# Lab 7 Correlation

## 7.1 What is correlation?

When conducting empirical research, we are often interested in associations between two variables, for example, personal income and attitudes towards migrants. In this lab we will focus on visualizing relationship between variables and how to measure it. In quantitative research, the main variable of interest in an analysis is called the *dependent* or *response variable*, and the second is known as the *independent* or *explanatory*. In the example above, we can think of personal income as the independent variable and attitudes as the dependent.

The relationship between variables can be positive, negative or non-existent. The figure below shows these type of relationships to different extents. The association is positive when one of the variables increases and the second variable tends to go in the same direction (that is increasing as well). The first plot on the left-hand side shows a strong positive relationship. As you can see, the points are closely clustered around the straight line. The next plot also shows a positive relationship. This time the relationship is moderate. Therefore, the points are more dispersed in relation to the line compared to the previous one.

The plot in the middle, shows two variables that are not correlated. The location of the points is not following any pattern and the line is flat. By contrast, the last two plots on the right hand-side show a negative relationship. When the values on the X axis increase, the values on the Y axis tend to decrease.

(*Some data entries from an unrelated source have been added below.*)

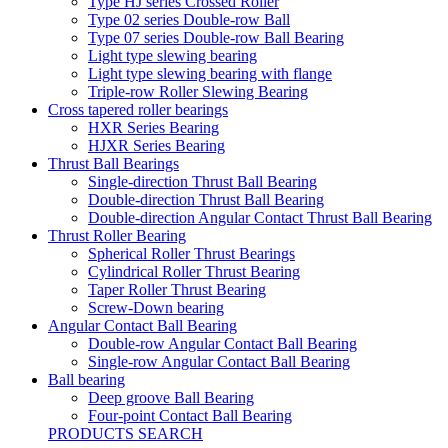
Type HJ series Crossed Roller
Type 02 series Double-row Ball
Type 07 series Double-row Ball Bearing
Light type slewing bearing
Light type slewing bearing with flange
Triple-row Roller Slewing Bearing
Cross tapered roller bearings
HXR Series Bearing
HJXR Series Bearing
Thrust Ball Bearings
Single-direction Thrust Ball Bearing
Double-direction Thrust Ball Bearing
Double-direction Angular Contact Thrust Ball Bearing
Thrust Roller Bearing
Spherical Roller Thrust Bearings
Cylindrical Roller Thrust Bearing
Taper Roller Thrust Bearing
Screw-Down bearing
Angular Contact Ball Bearing
Double-row Angular Contact Ball Bearing
Single-row Angular Contact Ball Bearing
Ball bearing
Deep groove Ball Bearing
Four-point Contact Ball Bearing
PRODUCTS SEARCH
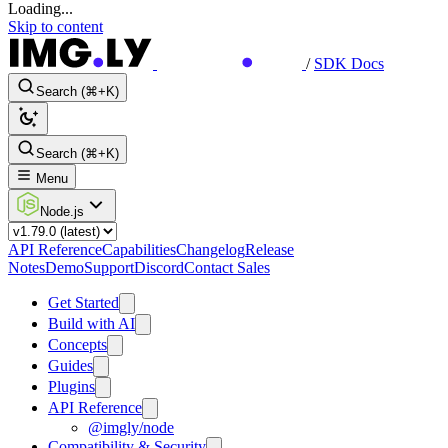
Loading...
Skip to content
/
SDK Docs
Search (⌘+K)
Search (⌘+K)
Menu
Node.js
API Reference
Capabilities
Changelog
Release
Notes
Demo
Support
Discord
Contact Sales
Get Started
Build with AI
Concepts
Guides
Plugins
API Reference
@imgly/node
Compatibility & Security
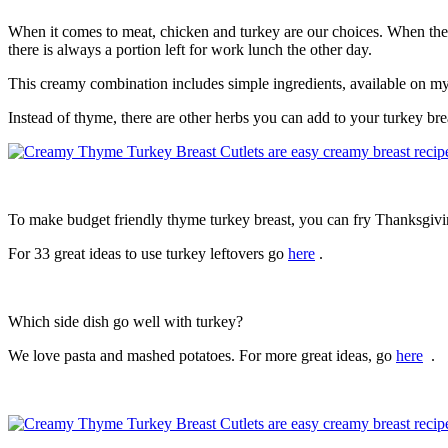
When it comes to meat, chicken and turkey are our choices. When the re
there is always a portion left for work lunch the other day.
This creamy combination includes simple ingredients, available on my
Instead of thyme, there are other herbs you can add to your turkey br
To make budget friendly thyme turkey breast, you can fry Thanksgivin
For 33 great ideas to use turkey leftovers go
here
.
Which side dish go well with turkey?
We love pasta and mashed potatoes. For more great ideas, go
here
.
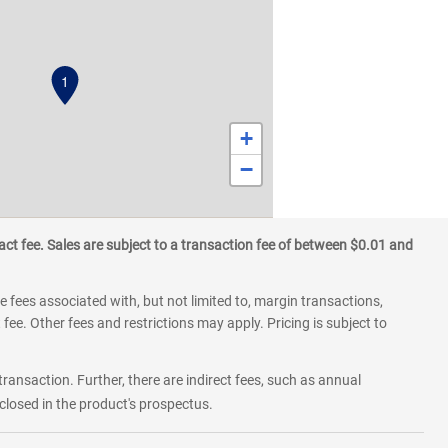
1
+
−
ct fee. Sales are subject to a transaction fee of between $0.01 and
 fees associated with, but not limited to, margin transactions,
fee. Other fees and restrictions may apply. Pricing is subject to
transaction. Further, there are indirect fees, such as annual
losed in the product's prospectus.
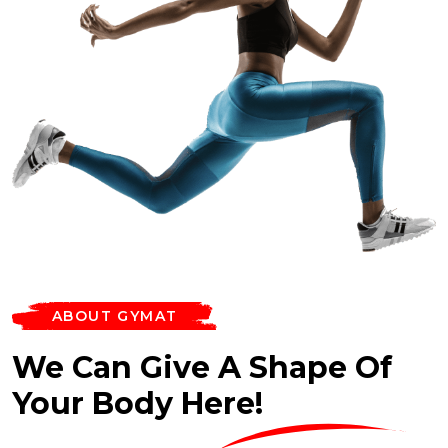
ABOUT GYMAT
We Can Give A Shape Of
Your Body Here!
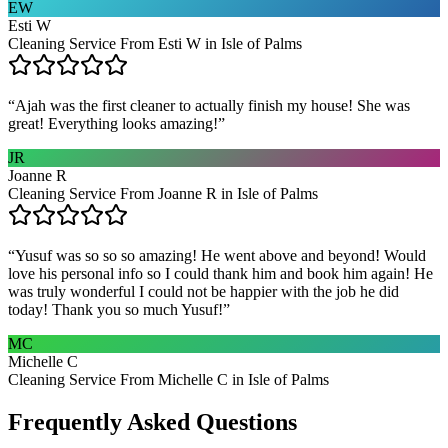
EW
Esti W
Cleaning Service From Esti W in Isle of Palms
“
Ajah was the first cleaner to actually finish my house! She was
great! Everything looks amazing!
”
JR
Joanne R
Cleaning Service From Joanne R in Isle of Palms
“
Yusuf was so so so amazing! He went above and beyond! Would
love his personal info so I could thank him and book him again! He
was truly wonderful I could not be happier with the job he did
today! Thank you so much Yusuf!
”
MC
Michelle C
Cleaning Service From Michelle C in Isle of Palms
Frequently Asked Questions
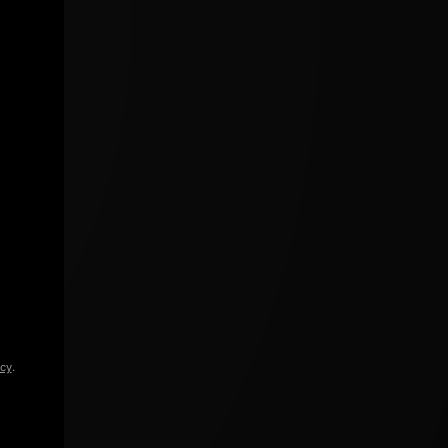
icy
.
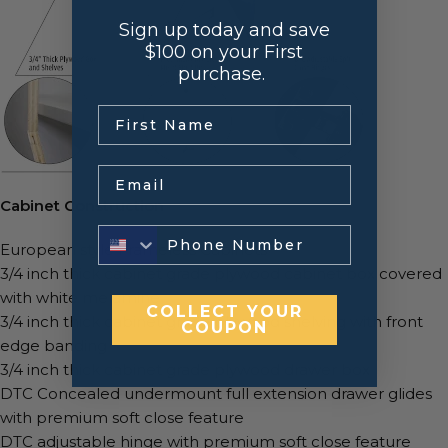
Sign up today and save
$100 on your First
purchase.
.
Email
Cabinet Construction
European style Frameless Cabinets
3/4 inch thick cabinet grade plywood cabinet box covered
with white melamine
COLLECT YOUR
3/4 inch thick cabinet grade plywood shelving with front
COUPON
edge banding
3/4 inch thick cabinet grade plywood drawer box
DTC Concealed undermount full extension drawer glides
with premium soft close feature
DTC adjustable hinge with premium soft close feature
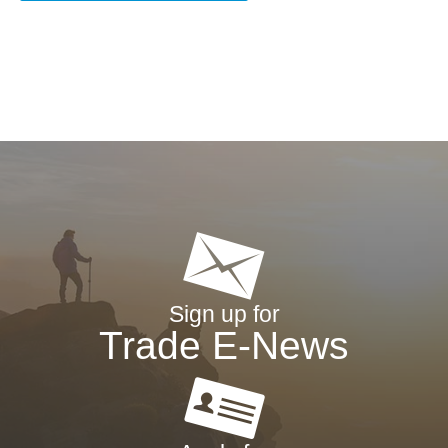
Sign up for
Trade E-News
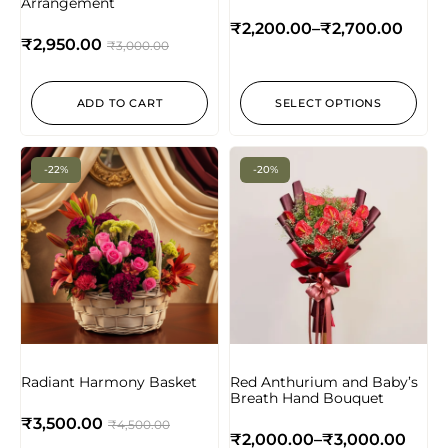
Arrangement
₹
2,200.00
–
₹
2,700.00
₹
2,950.00
₹
3,000.00
ADD TO CART
SELECT OPTIONS
-22%
-20%
Radiant Harmony Basket
Red Anthurium and Baby’s
Breath Hand Bouquet
₹
3,500.00
₹
4,500.00
₹
2,000.00
–
₹
3,000.00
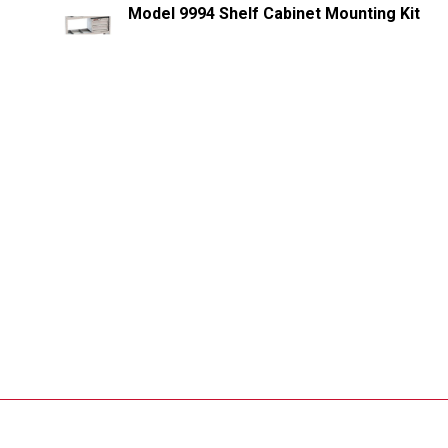
Model 9994 Shelf Cabinet Mounting Kit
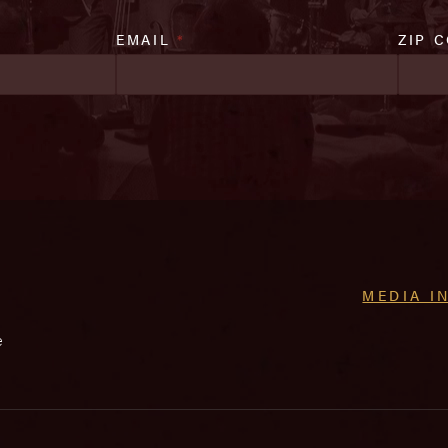
EMAIL
*
ZIP 
MEDIA I
e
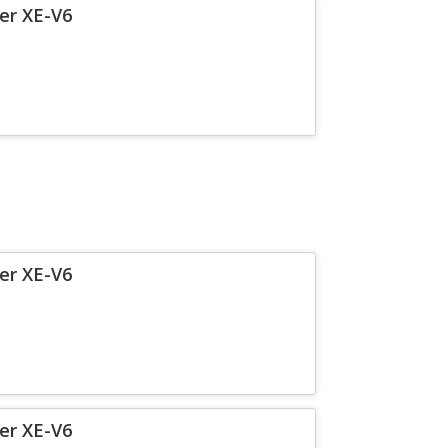
er XE-V6
er XE-V6
er XE-V6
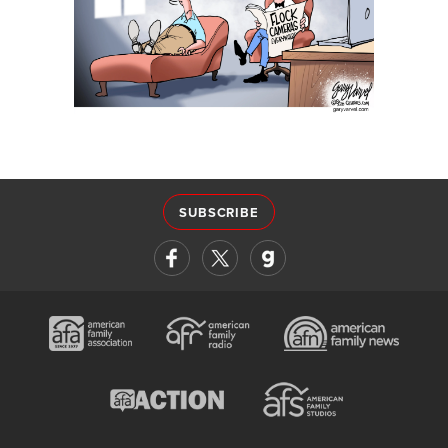
SUBSCRIBE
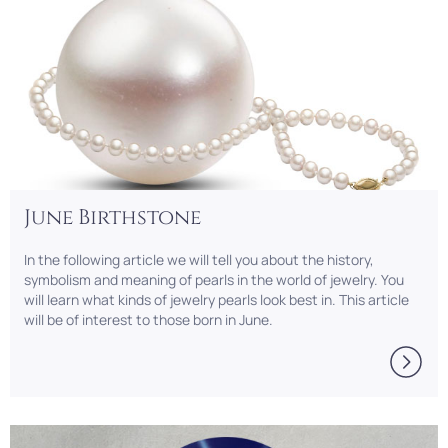
June Birthstone
In the following article we will tell you about the history,
symbolism and meaning of pearls in the world of jewelry. You
will learn what kinds of jewelry pearls look best in. This article
will be of interest to those born in June.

### 7.1.1 Data and R environment

We will continue working on the same R Studio Cloud project as in the previous session and using the 2012 Northern Ireland Life and Times Survey (NILT) data. To set the `R`

environment please follow the next steps:

- Please go to your ‘Quants lab group’ in RStudio Cloud (log in if necessary);
- Open your own copy of the ‘NILT’ project from the ‘Quants lab group’;
- Create a new Rmd file, type ‘Correlation analysis’ in ‘Tile’ section and your name in the ‘Author’ box. Leave the ‘Default Output Format’ as
`HTML`

. - Save the Rmd document under the name ‘Lab7_correlation’.
- Delete all the contents in the Rmd default example with the exception of the first bit which contains the YALM and the first chunk, which contains the default chunk options (that is all from line 12 and on).
- In the setup chunk, change
`echo`

from`TRUE`

to`FALSE`

in line 9 (this will hide the code for all chunks in your final document). - Within the first chunk, copy and paste the following code below line 9
`knitr::opts_chunk$set(message = FALSE, warning = FALSE)`

. This will hide the warnings and messages when you load the packages.

In the Rmd document insert a new a chunk, copy and paste the following code. Then, run the individual chunk by clicking on the green arrow on the top-right of the chunk.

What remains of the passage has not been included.